# What to work on:
Which lines of the records below contain the string "veel"? Report each of them.
====
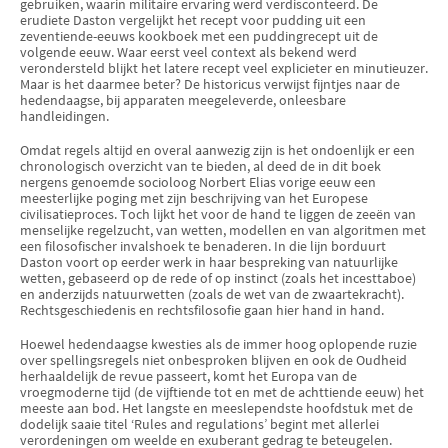
gebruiken, waarin militaire ervaring werd verdisconteerd. De
erudiete Daston vergelijkt het recept voor pudding uit een
zeventiende-eeuws kookboek met een puddingrecept uit de
volgende eeuw. Waar eerst veel context als bekend werd
verondersteld blijkt het latere recept veel explicieter en minutieuzer.
Maar is het daarmee beter? De historicus verwijst fijntjes naar de
hedendaagse, bij apparaten meegeleverde, onleesbare
handleidingen.
Omdat regels altijd en overal aanwezig zijn is het ondoenlijk er een
chronologisch overzicht van te bieden, al deed de in dit boek
nergens genoemde socioloog Norbert Elias vorige eeuw een
meesterlijke poging met zijn beschrijving van het Europese
civilisatieproces. Toch lijkt het voor de hand te liggen de zeeën van
menselijke regelzucht, van wetten, modellen en van algoritmen met
een filosofischer invalshoek te benaderen. In die lijn borduurt
Daston voort op eerder werk in haar bespreking van natuurlijke
wetten, gebaseerd op de rede of op instinct (zoals het incesttaboe)
en anderzijds natuurwetten (zoals de wet van de zwaartekracht).
Rechtsgeschiedenis en rechtsfilosofie gaan hier hand in hand.
Hoewel hedendaagse kwesties als de immer hoog oplopende ruzie
over spellingsregels niet onbesproken blijven en ook de Oudheid
herhaaldelijk de revue passeert, komt het Europa van de
vroegmoderne tijd (de vijftiende tot en met de achttiende eeuw) het
meeste aan bod. Het langste en meeslependste hoofdstuk met de
dodelijk saaie titel ‘Rules and regulations’ begint met allerlei
verordeningen om weelde en exuberant gedrag te beteugelen.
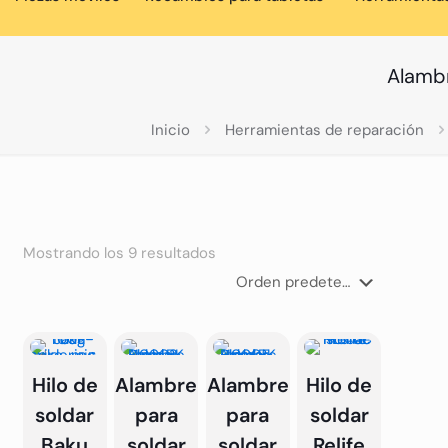
Alambr
Inicio
Herramientas de reparación
Mostrando los 9 resultados
Hilo de
Alambre
Alambre
Hilo de
soldar
para
para
soldar
Baku
soldar
soldar
Relife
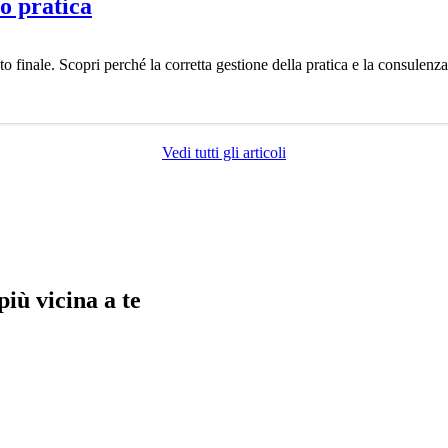
o pratica
o finale. Scopri perché la corretta gestione della pratica e la consulenz
Vedi tutti gli articoli
più vicina a te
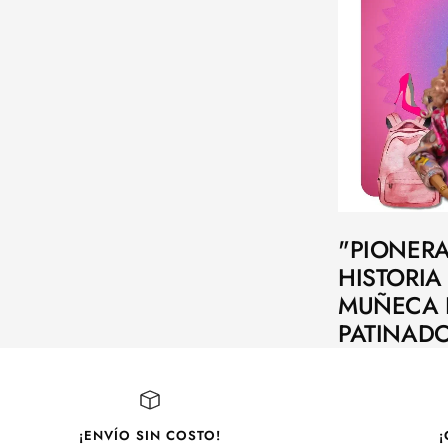
"PIONERA
HISTORIA
MUÑECA 
PATINAD
¡ENVÍO SIN COSTO!
¡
====
# Answer to this problem:
volgende eeuw. Waar eerst veel context als bekend werd
verondersteld blijkt het latere recept veel explicieter en minutieuzer.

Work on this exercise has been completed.